Economic Data: Core consumer price index (CPI) is reported lower than expected and is at the low of this year. The cooldown is mainly driven by the drop in rent prices. Core producer price index (PPI) dropped as well. The data indicated a cooldown in both inflation and the economy, which is a sign for the Fed to be less aggressive on the rate hike.
CMBS: A recent default of a large portfolio in the Sun Belt region has increased the concerns in commercial mortgage-backed security (CMBS). Office properties are considered the main driver of credit risks in the commercial real estate market. More risks are suggested to add in AA tranches.
China Property: The property sector in China is recovering but in an unusual way. Secondary market outperformed the primary market substantially, indicating that buyers are cautious about the pre-sold uncomplete properties. Default risks in China property HY bonds remain high as the liquidity condition of the developers is still under pressure.
*Data as of market close. 5-day change ending on Friday.
VIEW FROM THE STREET
Goldman Sachs: Dividend stocks are expected to outperform growth stocks as economic growth slows. Historically, investors avoided investing in companies that make large capital investments (i.e.
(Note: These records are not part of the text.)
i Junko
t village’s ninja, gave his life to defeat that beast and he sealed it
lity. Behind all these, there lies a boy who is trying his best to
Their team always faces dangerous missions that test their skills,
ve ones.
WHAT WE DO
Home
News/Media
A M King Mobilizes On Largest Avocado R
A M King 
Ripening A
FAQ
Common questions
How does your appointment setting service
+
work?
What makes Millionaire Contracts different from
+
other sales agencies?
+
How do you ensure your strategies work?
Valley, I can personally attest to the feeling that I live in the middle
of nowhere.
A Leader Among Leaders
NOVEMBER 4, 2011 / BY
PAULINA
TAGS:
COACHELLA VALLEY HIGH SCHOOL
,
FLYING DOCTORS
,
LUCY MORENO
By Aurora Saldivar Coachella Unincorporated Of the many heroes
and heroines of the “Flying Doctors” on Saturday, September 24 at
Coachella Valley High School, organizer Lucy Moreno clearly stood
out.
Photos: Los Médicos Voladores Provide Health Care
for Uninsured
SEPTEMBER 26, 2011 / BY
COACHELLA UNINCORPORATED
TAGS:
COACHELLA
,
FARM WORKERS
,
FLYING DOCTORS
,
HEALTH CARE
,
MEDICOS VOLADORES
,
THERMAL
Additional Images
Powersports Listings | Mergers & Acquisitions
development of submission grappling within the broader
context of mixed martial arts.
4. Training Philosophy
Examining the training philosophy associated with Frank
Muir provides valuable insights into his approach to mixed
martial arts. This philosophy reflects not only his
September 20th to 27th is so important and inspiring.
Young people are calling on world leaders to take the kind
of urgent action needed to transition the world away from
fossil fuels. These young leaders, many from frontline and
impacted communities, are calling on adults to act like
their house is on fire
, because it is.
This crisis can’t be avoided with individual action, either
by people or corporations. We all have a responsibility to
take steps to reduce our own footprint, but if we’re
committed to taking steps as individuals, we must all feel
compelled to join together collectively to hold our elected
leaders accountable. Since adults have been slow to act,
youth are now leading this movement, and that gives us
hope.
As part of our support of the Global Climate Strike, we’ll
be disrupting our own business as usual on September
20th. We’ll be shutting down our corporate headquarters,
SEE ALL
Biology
CapEx, R&D) during economic downturns. However, the effects have lagged, mainly attributed to the outperformance of mega-cap growth stocks.
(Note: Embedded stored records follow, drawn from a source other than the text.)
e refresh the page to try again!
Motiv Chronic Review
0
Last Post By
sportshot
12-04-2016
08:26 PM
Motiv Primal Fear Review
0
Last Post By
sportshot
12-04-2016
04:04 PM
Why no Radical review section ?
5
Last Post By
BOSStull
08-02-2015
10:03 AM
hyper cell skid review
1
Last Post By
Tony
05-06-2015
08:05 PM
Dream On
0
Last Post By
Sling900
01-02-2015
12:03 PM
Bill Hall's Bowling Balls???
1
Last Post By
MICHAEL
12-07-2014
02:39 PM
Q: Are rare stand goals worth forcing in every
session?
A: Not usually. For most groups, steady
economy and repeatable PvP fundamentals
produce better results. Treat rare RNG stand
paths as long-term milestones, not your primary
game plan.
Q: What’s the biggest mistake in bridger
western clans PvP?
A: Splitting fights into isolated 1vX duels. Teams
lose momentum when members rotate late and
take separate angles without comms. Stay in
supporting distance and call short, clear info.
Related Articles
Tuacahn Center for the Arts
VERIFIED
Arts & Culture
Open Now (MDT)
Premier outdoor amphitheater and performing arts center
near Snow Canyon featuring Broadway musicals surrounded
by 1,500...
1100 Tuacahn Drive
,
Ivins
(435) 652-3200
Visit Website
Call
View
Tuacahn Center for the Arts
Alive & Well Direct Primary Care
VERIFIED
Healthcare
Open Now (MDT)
Blackrock: We underweight Developed Market (DM) equities as they are not pricing the recession as we see ahead. The current recession is different from past recessions as rate cuts are not expected to happen in the near future to support risky assets like equities. In addition, corporate earnings expectations do not reflect even a modest recession.
Goldman Sachs: Short-dated bank bonds are recommended as the liquidity conditions are showing improvements. Price impact coefficient of short-dated treasury has dropped and bid-ask spreads of short-dated corporate bonds have narrowed, indicating the market depth for short-dated bonds has been improving.
Blackrock: Inflation-linked debts are more attractive since March’s crisis. It is time to take advantage when the market is pricing lower inflation, while we see structural trends supporting higher inflation.
Goldman Sachs: Market has been focusing on the recession risks after the bank failure in March. However, there is still no sign of recession after a month. By looking at the high-frequency activity data, consumer services remain resilient and there is limited impact on layoffs. With the declining risk of the outright banking crisis, the uncertainty of economic growth is reduced.
UBS: Although the inflation is cooling, it is still sticky and well above the Fed’s target. May could be the final hike of the cycle if the inflation and job market continues to cool down. If the Fed pauses hike after May and inflation stays above 2% of its target, it is possible for Fed to hike the rate again to bring down inflation.